Symmetry is soothing. From the ice crystals of a snowflake, the patterns on the wings of a butterfly and the perfect hexagons of honeycomb – nature has always had a tendency towards order. So, it’s only natural then that our brains do too. In fact, we are biologically predisposed to be attracted to those objects that are more symmetrical.
In jewellery the use of straight lines and geometry dates back thousands of years to the Mayans and the Aztecs. Simple shapes such as round, square and triangle, coupled with a pared back design aesthetic resulted in abstract and eye-catching creations that evoked a sense of beauty and order. Since then, the geometric influence in jewels has spanned centuries and cultures, most notably inspiring the Art Deco movement, the iconic aesthetic which emerged during the years between the two world wars.
Today, designers across the world are pushing the boundaries once again with their creations featuring complex geometrics and elaborate shapes and forms.
Right Angles New York based Taffin, never ceases to amaze with their witty and innovative use of precious gemstones and unusual materials. Their stunning bracelet set with a combination of coloured and colourless diamonds in rubber and platinum is minimal yet luxurious – a modern and ingenious way to incorporate the trend. Amayra has a more delicate take on the design with their lattice-work diamond cuff set with 8.78 carats of brilliant diamonds and set in 18 karat gold, makes an easy style statement that can easily be worn to any occasion. For a more everyday option, Lebanese jewellery house Yeprem continues to push the boundaries of creativity with their 18 karat rose and white gold geometric diamond bracelet. Featuring pavé set diamonds on interconnected prisms, the bracelet is a fun and unusual take on an otherwise classic diamond jewellery design.
Stay In Shape ORRA’s Desired collection balances hard angles but with a touch of femininity and whimsy by setting dazzling diamonds in rose gold. Take their DESIRED diamond geometric statement ring featuring overlapping triangles set against angular lines of sparkling diamonds, a light and easy way to make a statement. In contrast, Candere, a Kalyan Jewellers Company looked to squares for inspiration with their modern diamond ring featuring prong-set diamonds coupled with three-tonal gold.
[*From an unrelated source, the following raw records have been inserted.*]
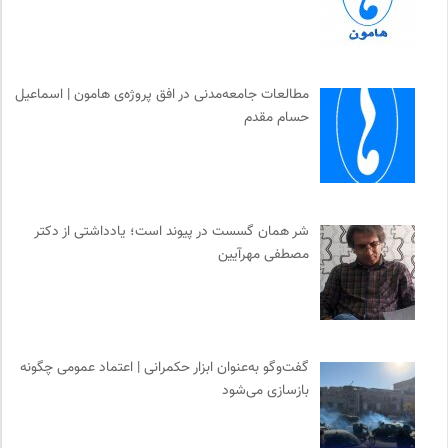
نشر نو
0
شورای انجمن های علمی کشور
0
کانون ناشنوایان ایران
0
مطالعات جامعه‌مدنی در افق پروژه‌ی هامون | اسماعیل
فرادید | علم و تکنولوژی
0
حسام مقدم
خبرگزاری ایسکانیوز
0
مجله کوچه | فصلنامه شهر و معماری
0
احمد شاملو
0
انجمن متخصصان محیط زیست ایران
0
شر همان گسست در پیوند است؛ یادداشتی از دکتر
موزه ملی زنان در هنرها
0
مصطفی مهرآیین
پیشگاه | همآوایی مجلات
0
تقویم تاریخ
0
موزه سینمای ایران
0
گفت‌وگو به‌عنوان ابزار حکمرانی | اعتماد عمومی چگونه
دانشکده | ابتکاری برای گردآوری بحث‌های دانشگاهی و تجربه‌های
بازسازی می‌شود
جهانی درباره‌ی مسایل محلی
0
جامعه معلولین ایران
0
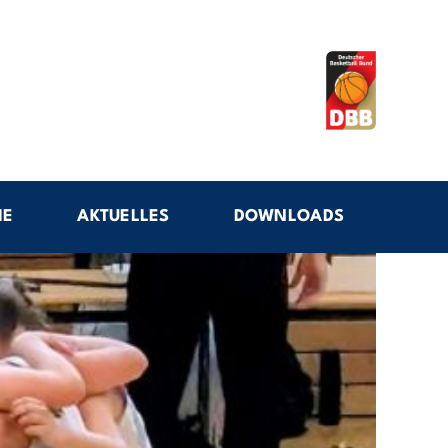
IE
AKTUELLES
DOWNLOADS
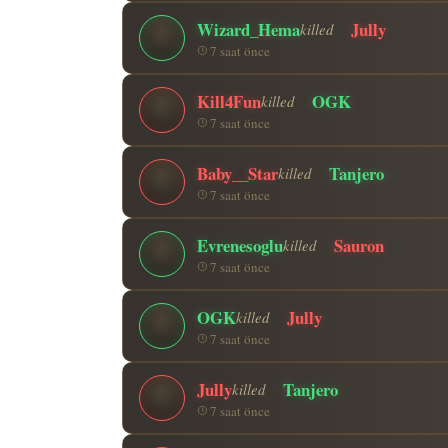
Wizard_Hema
Jully
killed
7 saat önce
Kill4Fun
OGK
killed
7 saat önce
Baby__Star
Tanjero
killed
7 saat önce
Evrenesoglu
Sauron
killed
7 saat önce
OGK
Jully
killed
7 saat önce
Jully
Tanjero
killed
7 saat önce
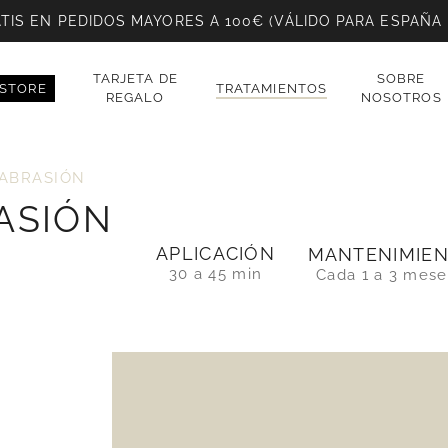
TIS EN PEDIDOS MAYORES A 100€ (VÁLIDO PARA ESPAÑA
TARJETA DE
SOBRE
STORE
TRATAMIENTOS
REGALO
NOSOTROS
ABRASIÓN
ASIÓN
APLICACIÓN
MANTENIMIE
30 a 45 min
Cada 1 a 3 mese
ra cerrar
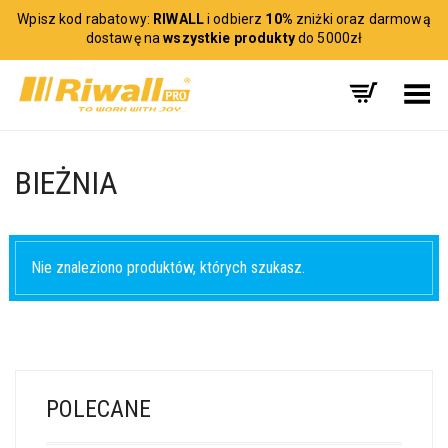
Wpisz kod rabatowy:
RIWALL
i odbierz
10%
zniżki oraz darmową
dostawę na
wszystkie produkty
do 5000zł
Toggle Menu
BIEŻNIA
Nie znaleziono produktów, których szukasz.
POLECANE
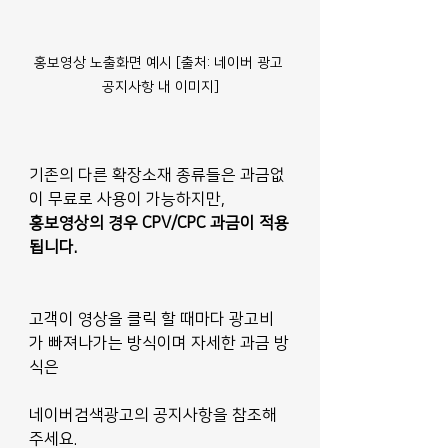
홍보영상 노출화면 예시 [출처: 네이버 광고 
공지사항 내 이미지]
기존의 다른 확장소재 종류들은 과금없
이 무료로 사용이 가능하지만,
홍보영상의 경우 CPV/CPC 과금이 적용
됩니다.
고객이 영상을 클릭 할 때마다 광고비
가 빠져나가는 방식이며 자세한 과금 방
식은 
네이버검색광고의 공지사항을 참조해
주세요.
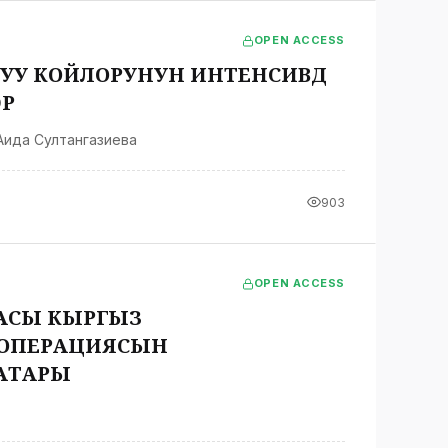
OPEN ACCESS
УУ КОЙЛОРУНУН ИНТЕНСИВДҮҮ
РҮ
Аида Султангазиева
903
OPEN ACCESS
АСЫ КЫРГЫЗ
ООПЕРАЦИЯСЫН
АТАРЫ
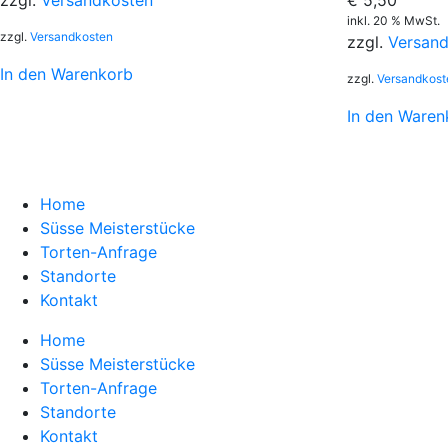
zzgl.
Versandkosten
inkl. 20 % MwSt.
zzgl.
Versandkosten
zzgl.
Versan
In den Warenkorb
zzgl.
Versandkost
In den Waren
Home
Süsse Meisterstücke
Torten-Anfrage
Standorte
Kontakt
Home
Süsse Meisterstücke
Torten-Anfrage
Standorte
Kontakt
Not So Square Tallin, the Jaipur-based jewellery brand often takes inspiration from the Art Deco movement in their collections. Their diamond, onyx and emerald earrings feature over-lapping triangles set against emerald and baguette-cut gemstones on yellow gold. Nandita Jhaveri, known for her ability to fuse traditional techniques with contemporary diamond designs, has created shoulder-grazing earrings featuring concentric circles of diamonds and white gold connected by a single diamond bar – elegant and eye-catching. Hollywood celebrity favourite, The House of Umrao’s Rocky Crystal Gatsby earrings feature diamond, onyx and sapphire baguettes set on crystal – perfectly marrying traditional Art Deco design with a contemporary approach.
Come Around Forevermark’s Solitaire Star Tassel Pendant from their Artemis collection features stars and diamonds, surrounding a sparkling solitaire, and encased within a pavé diamond ring creating a celestial and ethereal take on the geometric diamond jewellery design trend. For a more down-to-earth look try HerStory’s Limitless Link Necklace. Influenced by the towering skyscrapers of New York, the collection features dramatic edges and faceted diamonds resulting in a modern and graphic take on the trend.
From mesmerising concentric circles, to basic design elements like triangles, squares, and ovals used in unusual settings, designers are playing with pure forms and taking geometric design to new places.